Notable family in American history

The Bridger family of Virginia is notable to American history. Relevant figures include Joseph Bridger and Jim Bridger, as well as some less-known contributors to American colonial, pioneer, and Civil War history.

==Joseph Bridger==

The foremost progenitor of this family was General Joseph Bridger of Isle of Wight County, Virginia. Originally from Gloucester, England, he served, according to some sources, as a co-acting Colonial Governor of Virginia in 1684 and 1685.

==Jim Bridger==

The most well-known member of the Bridger family is Jim Bridger, mountain man, and explorer of the American Northwest (primarily Montana and Wyoming). Many places are named for him, such as the Bridger Mountains of Montana and the Bridger Mountains of Wyoming, as well as the Bridger-Teton National Forest and Bridger Wilderness, both in western Wyoming.

==Others==
The Bridger family also includes several other members of historical relevance. James and John Bridger, for whom Bridger Mountain (a ridge in West Virginia) was named, were pioneer settlers of Pocahontas County, West Virginia.

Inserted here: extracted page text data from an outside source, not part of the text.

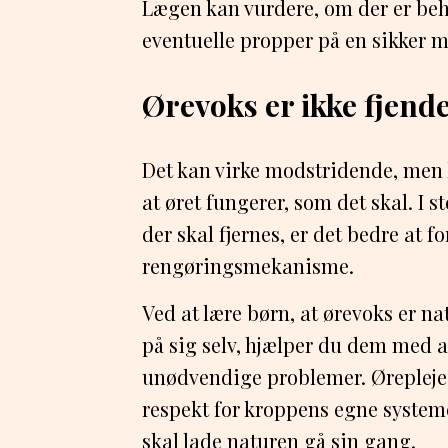
Lægen kan vurdere, om der er beh
eventuelle propper på en sikker 
Ørevoks er ikke fjend
Det kan virke modstridende, men li
at øret fungerer, som det skal. I s
der skal fjernes, er det bedre at 
rengøringsmekanisme.
Ved at lære børn, at ørevoks er na
på sig selv, hjælper du dem med 
unødvendige problemer. Ørepleje
respekt for kroppens egne system
skal lade naturen gå sin gang.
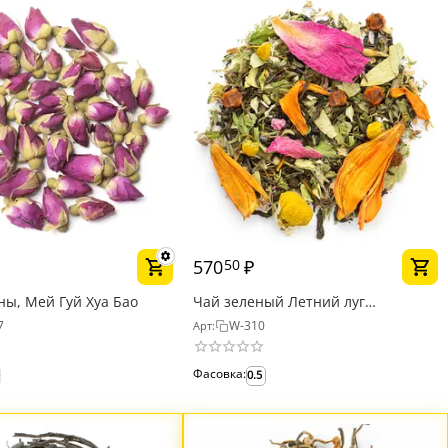
570
₽
50
оны, Мей Гуй Хуа Бао
Чай зеленый Летний луг
(лимитированная серия!)
7
W-310
Арт:
Фасовка:
0.5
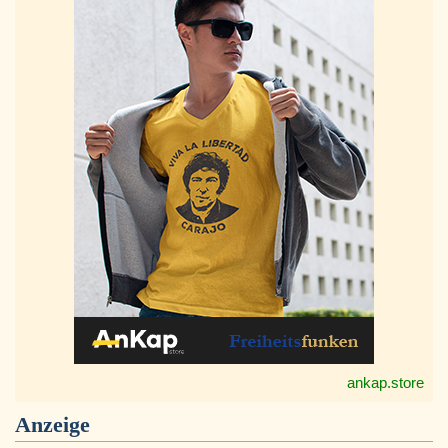
ankap.store
Anzeige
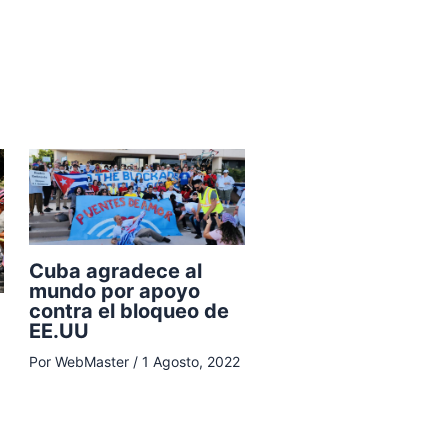
Cuba agradece al
mundo por apoyo
contra el bloqueo de
EE.UU
Por
WebMaster
/
1 Agosto, 2022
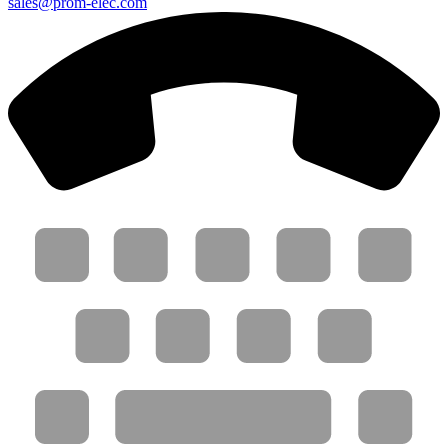
sales@prom-elec.com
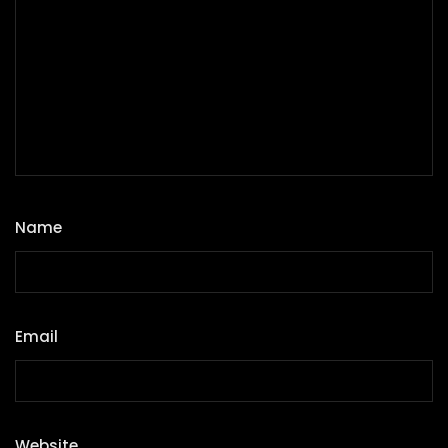
Name
*
Email
*
Website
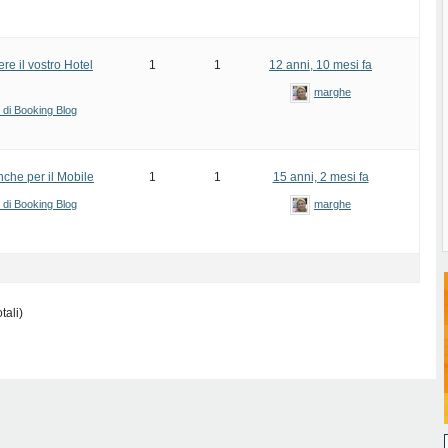
re il vostro Hotel
1
1
12 anni, 10 mesi fa
marghe
i di Booking Blog
anche per il Mobile
1
1
15 anni, 2 mesi fa
i di Booking Blog
marghe
tali)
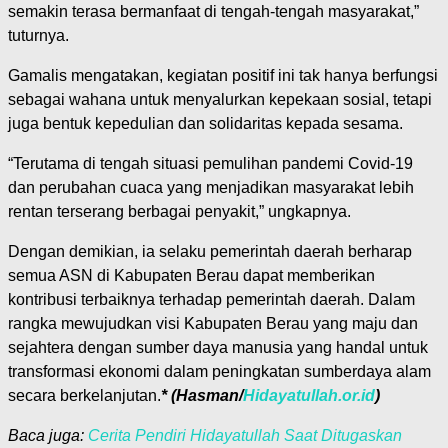
semakin terasa bermanfaat di tengah-tengah masyarakat,”
tuturnya.
Gamalis mengatakan, kegiatan positif ini tak hanya berfungsi
sebagai wahana untuk menyalurkan kepekaan sosial, tetapi
juga bentuk kepedulian dan solidaritas kepada sesama.
“Terutama di tengah situasi pemulihan pandemi Covid-19
dan perubahan cuaca yang menjadikan masyarakat lebih
rentan terserang berbagai penyakit,” ungkapnya.
Dengan demikian, ia selaku pemerintah daerah berharap
semua ASN di Kabupaten Berau dapat memberikan
kontribusi terbaiknya terhadap pemerintah daerah. Dalam
rangka mewujudkan visi Kabupaten Berau yang maju dan
sejahtera dengan sumber daya manusia yang handal untuk
transformasi ekonomi dalam peningkatan sumberdaya alam
secara berkelanjutan.
* (Hasman/
Hidayatullah.or.id
)
Baca juga:
Cerita Pendiri Hidayatullah Saat Ditugaskan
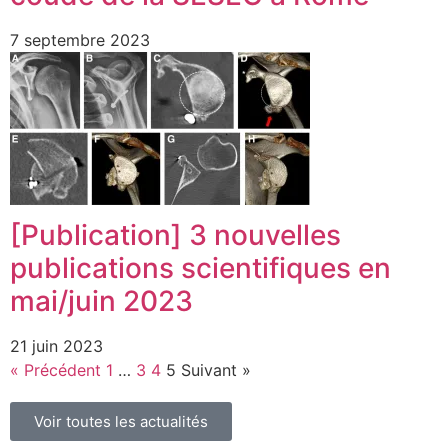
7 septembre 2023
[Publication] 3 nouvelles
publications scientifiques en
mai/juin 2023
21 juin 2023
« Précédent
1
…
3
4
5
Suivant »
Voir toutes les actualités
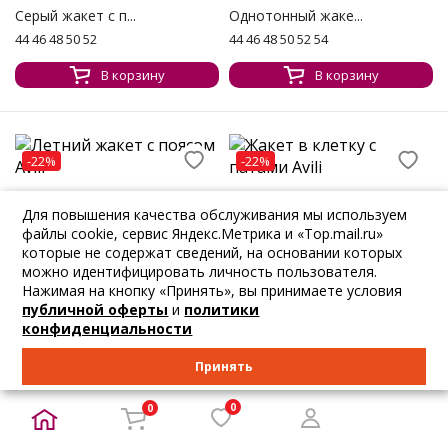
Серый жакет с п...
Однотонный жаке...
44 46 48 50 52
44 46 48 50 52 54
В корзину
В корзину
-22%
-22%
3 690
₽
5 075
₽
4 979
₽
6 849
₽
Для повышения качества обслуживания мы используем
Avili
Avili
файлы cookie, сервис Яндекс.Метрика и «Top.mail.ru»
Летний жакет с...
Жакет в клетку...
которые не содержат сведений, на основании которых
44 46 48 50 52 54
44 46 48 50
можно идентифицировать личность пользователя.
Нажимая на кнопку «Принять», вы принимаете условия
В корзину
В корзину
публичной оферты
и
политики
конфиденциальности
Принять
ПОКАЗАТЬ ЕЩЕ
0
0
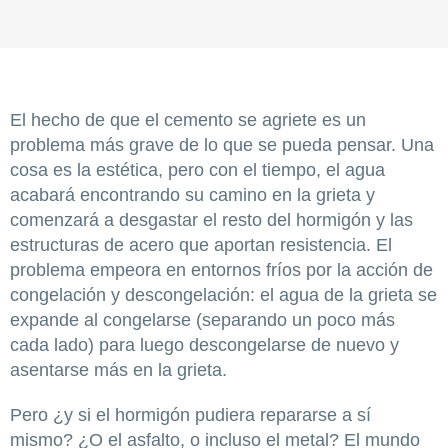
El hecho de que el cemento se agriete es un
problema más grave de lo que se pueda pensar. Una
cosa es la estética, pero con el tiempo, el agua
acabará encontrando su camino en la grieta y
comenzará a desgastar el resto del hormigón y las
estructuras de acero que aportan resistencia. El
problema empeora en entornos fríos por la acción de
congelación y descongelación: el agua de la grieta se
expande al congelarse (separando un poco más
cada lado) para luego descongelarse de nuevo y
asentarse más en la grieta.
Pero ¿y si el hormigón pudiera repararse a sí
mismo? ¿O el asfalto, o incluso el metal? El mundo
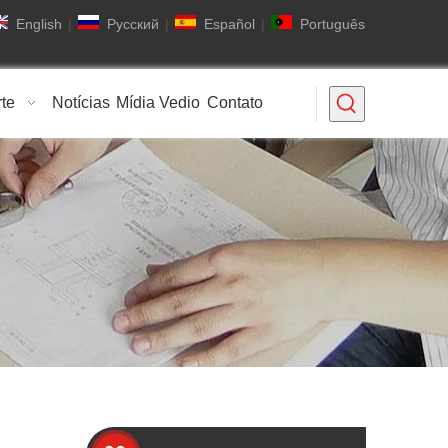
English
|
Pусский
|
Español
|
Português
rte
Notícias
Mídia Vedio
Contato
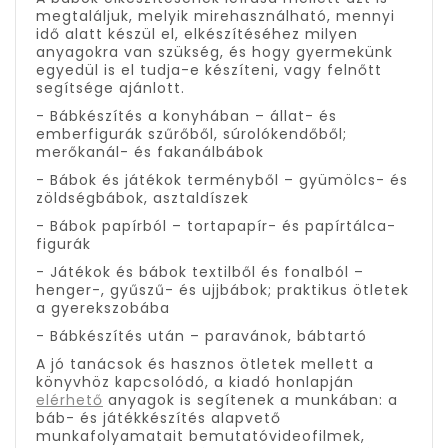
megtaláljuk, melyik mirehasználható, mennyi
idő alatt készül el, elkészítéséhez milyen
anyagokra van szükség, és hogy gyermekünk
egyedül is el tudja-e készíteni, vagy felnőtt
segítsége ajánlott.
- Bábkészítés a konyhában – állat- és
emberfigurák szűrőből, súrolókendőből;
merőkanál- és fakanálbábok
- Bábok és játékok terményből – gyümölcs- és
zöldségbábok, asztaldíszek
- Bábok papírból – tortapapír- és papírtálca-
figurák
- Játékok és bábok textilből és fonalból –
henger-, gyűszű- és ujjbábok; praktikus ötletek
a gyerekszobába
- Bábkészítés után – paravánok, bábtartó
A jó tanácsok és hasznos ötletek mellett a
könyvhöz kapcsolódó, a kiadó honlapján
elérhető
anyagok is segítenek a munkában: a
báb- és játékkészítés alapvető
munkafolyamatait bemutatóvideofilmek,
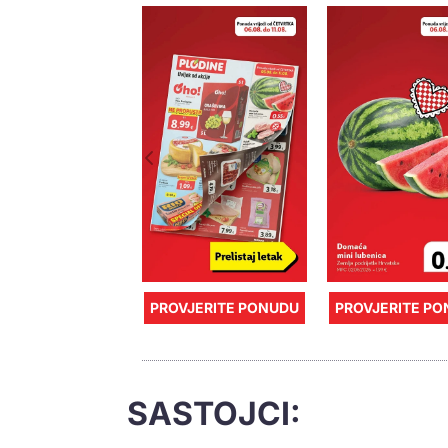
PROVJERITE PONUDU
PROVJERITE P
SASTOJCI:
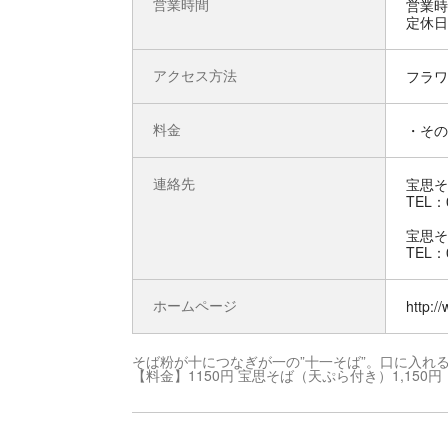
営業時間
営業時間
定休日
アクセス方法
フラワ
料金
・その
連絡先
宝思そ
TEL：0
宝思そ
TEL：0
ホームページ
http:/
そば粉が十につなぎが一の”十一そば”。口に入れ
【料金】1150円 宝思そば（天ぷら付き）1,150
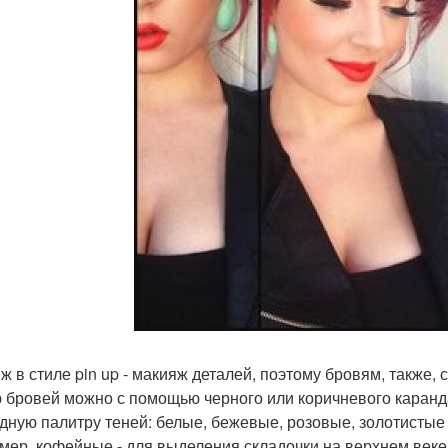
ж в стиле pin up - макияж деталей, поэтому бровям, также,
 бровей можно с помощью черного или коричневого каранд
дную палитру теней: белые, бежевые, розовые, золотистые о
мер, кофейные - для выделения складочки на верхнем веке.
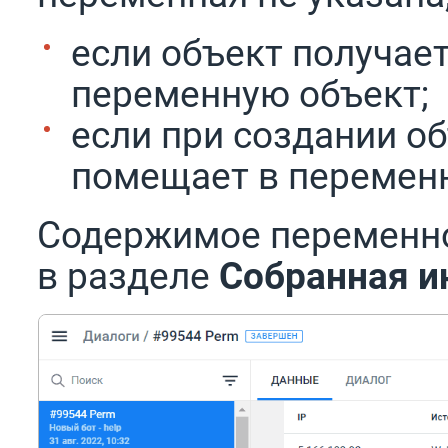
если объект получает
переменную объект;
если при создании о
помещает в перемен
Содержимое переменно
в разделе
Собранная 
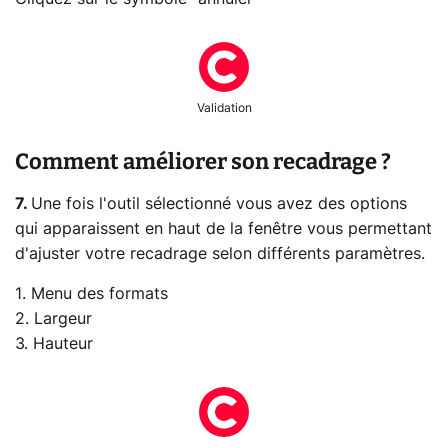
Validation
Comment améliorer son recadrage ?
7.
Une fois l'outil sélectionné vous avez des options
qui apparaissent en haut de la fenêtre vous permettant
d'ajuster votre recadrage selon différents paramètres.
1. Menu des formats
2. Largeur
3. Hauteur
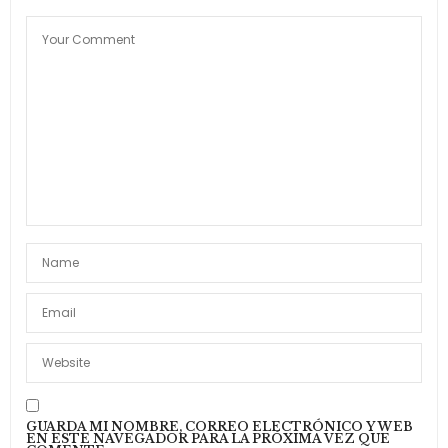
GUARDA MI NOMBRE, CORREO ELECTRÓNICO Y WEB
EN ESTE NAVEGADOR PARA LA PRÓXIMA VEZ QUE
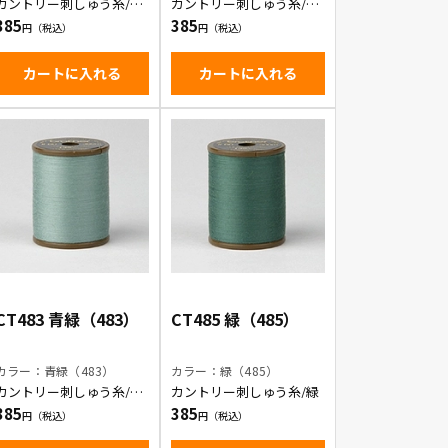
カントリー刺しゅう糸/エ
カントリー刺しゅう糸/と
メラルドグリーン
きわ色
385
385
カートに入れる
カートに入れる
CT483 青緑（483）
CT485 緑（485）
カラー：青緑（483）
カラー：緑（485）
カントリー刺しゅう糸/青
カントリー刺しゅう糸/緑
緑
385
385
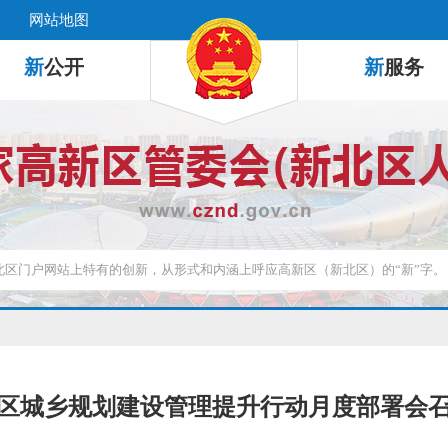
网站地图
新
公开
新
服务
区城乡规划建设管理提升行动月度部署会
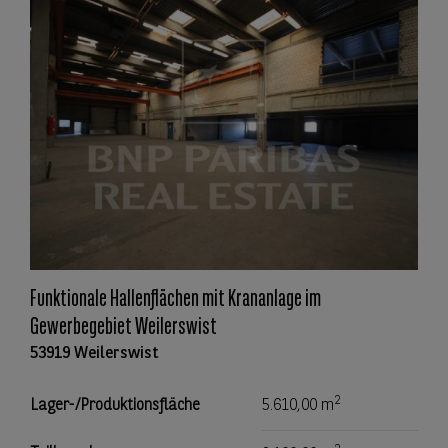
Funktionale Hallenflächen mit Krananlage im
Gewerbegebiet Weilerswist
53919 Weilerswist
2
Lager-/Produktionsfläche
5.610,00 m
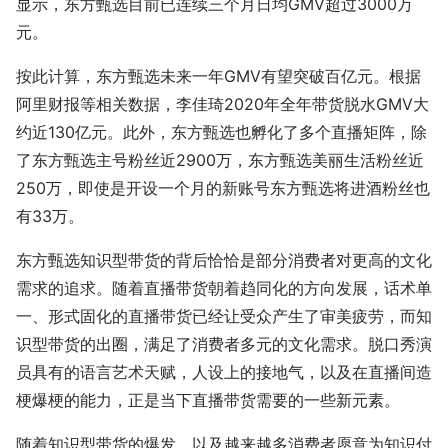
显示，东方甄选目前已连续三个月日均GMV超过3000万
元。
按此计算，东方甄选未来一年GMV有望突破百亿元。根据
阿里财报等相关数据，李佳琦2020年全年带货脱水GMV大
约近130亿元。此外，东方甄选也孵化了多个直播矩阵，除
了东方甄选主号粉丝近2900万，东方甄选美丽生活粉丝近
250万，即使是开设一个月的新账号东方甄选将进酒粉丝也
有33万。
东方甄选知识型带货的背后恰恰是部分消费者对更高的文化
需求的追求。随着直播带货朝着趋同化的方向发展，话术单
一、形式固化的直播带货已经让受众产生了审美疲劳，而知
识型带货的出圈，满足了消费者多元的文化需求。脱口秀演
员具有的语言艺术天赋，人设上的接地气，以及在直播间造
梗爆梗的能力，正是当下直播带货需要的一些新元素。
随着知识型带货的爆发，以及越来越多消费者愿意为知识付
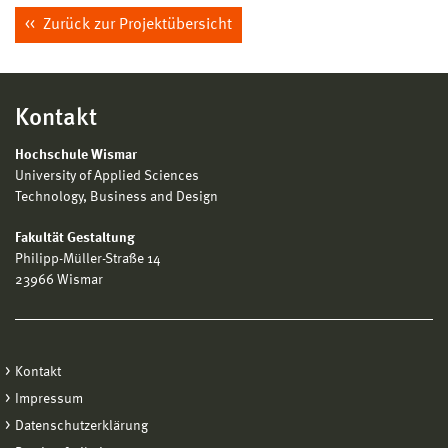
Zurück zur Projektübersicht
Kontakt
Hochschule Wismar
University of Applied Sciences
Technology, Business and Design
Fakultät Gestaltung
Philipp-Müller-Straße 14
23966 Wismar
Kontakt
Impressum
Datenschutzerklärung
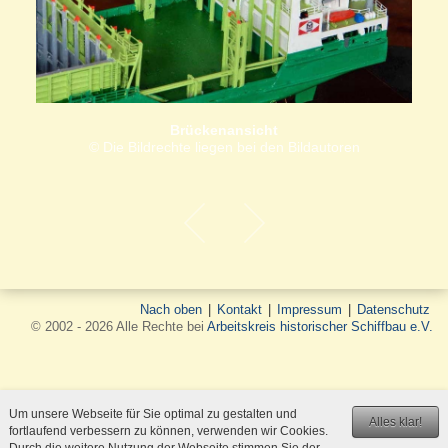
Brückenansicht
© Die Bildrechte liegen bei den Bildautoren
Nach oben
|
Kontakt
|
Impressum
|
Datenschutz
© 2002 - 2026 Alle Rechte bei
Arbeitskreis historischer Schiffbau e.V.
Um unsere Webseite für Sie optimal zu gestalten und
Alles klar!
fortlaufend verbessern zu können, verwenden wir Cookies.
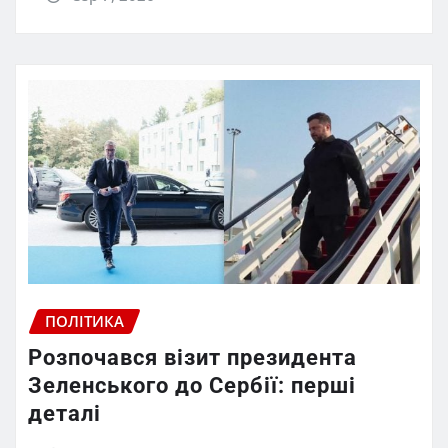
ПОЛІТИКА
Розпочався візит президента
Зеленського до Сербії: перші
деталі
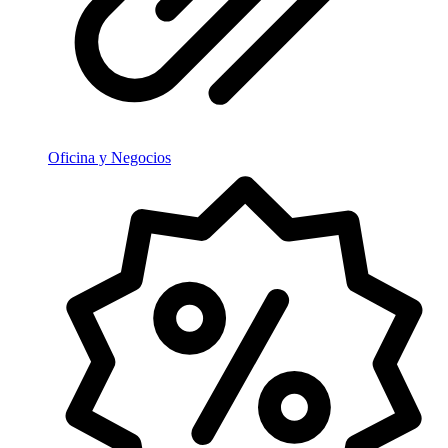
Oficina y Negocios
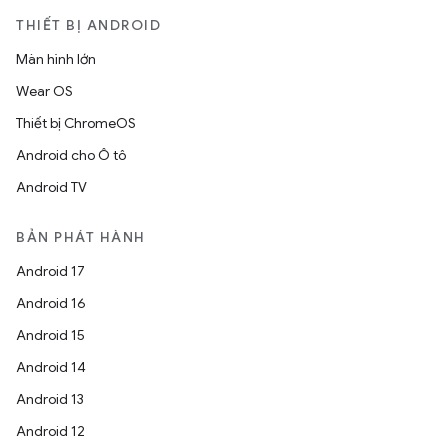
THIẾT BỊ ANDROID
Màn hình lớn
Wear OS
Thiết bị ChromeOS
Android cho Ô tô
Android TV
BẢN PHÁT HÀNH
Android 17
Android 16
Android 15
Android 14
Android 13
Android 12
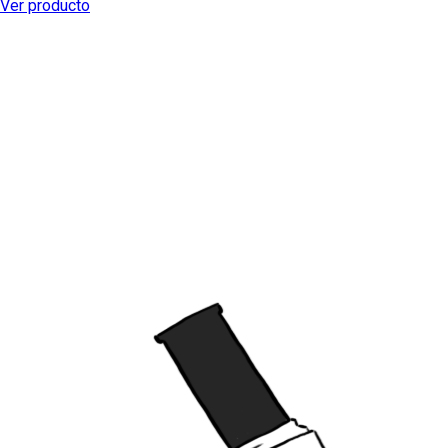
Ver producto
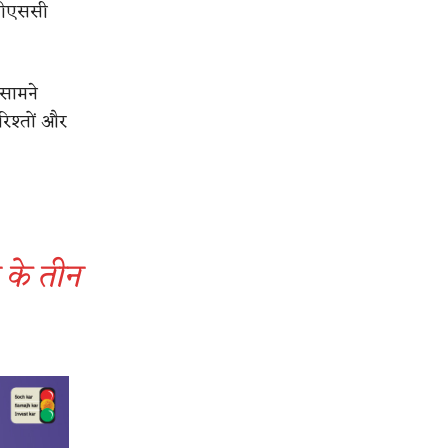
पीएससी
 सामने
रिश्तों और
र के तीन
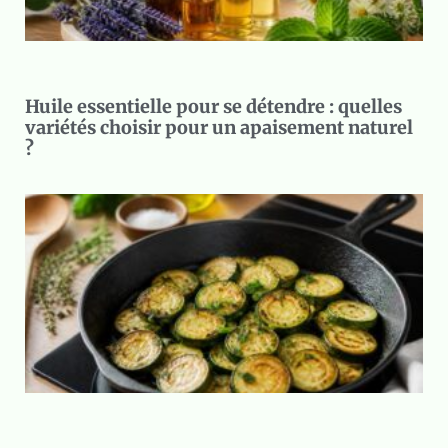
Huile essentielle pour se détendre : quelles
variétés choisir pour un apaisement naturel
?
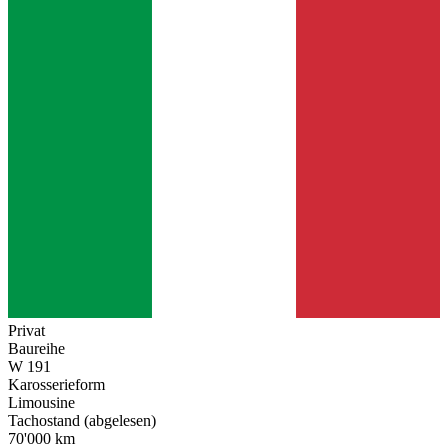
Privat
Baureihe
W 191
Karosserieform
Limousine
Tachostand (abgelesen)
70'000 km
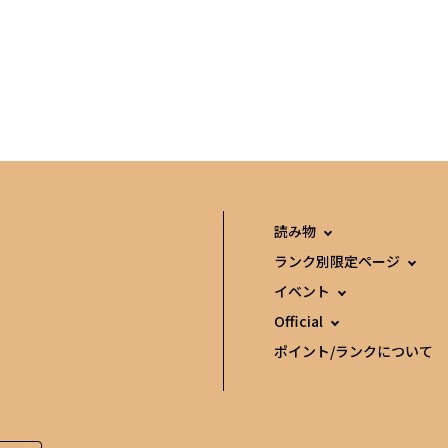
読み物
ランク別限定ページ
イベント
Official
ポイント/ランクについて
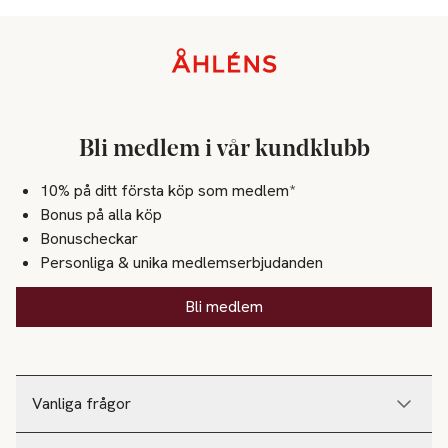
Sidfot
Bli medlem i vår kundklubb
10% på ditt första köp som medlem*
Bonus på alla köp
Bonuscheckar
Personliga & unika medlemserbjudanden
Bli medlem
Vanliga frågor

Robert Rufus Bridgers, a member of the North Carolina legislature, represented the state in the First and Second Confederate Congress. "Bridger's Artillery" was among the Confederate companies of Hedrick's Brigade, which helped defend Fort Anderson in February 1865, as part of the Battle of Wilmington. In addition, William Bridgers, of Austin, Texas, was a significant photographer of the Civil War era.

Luther B. Bridgers (1884–1948), an American songwriter and Methodist minister, was noted for his evangelism.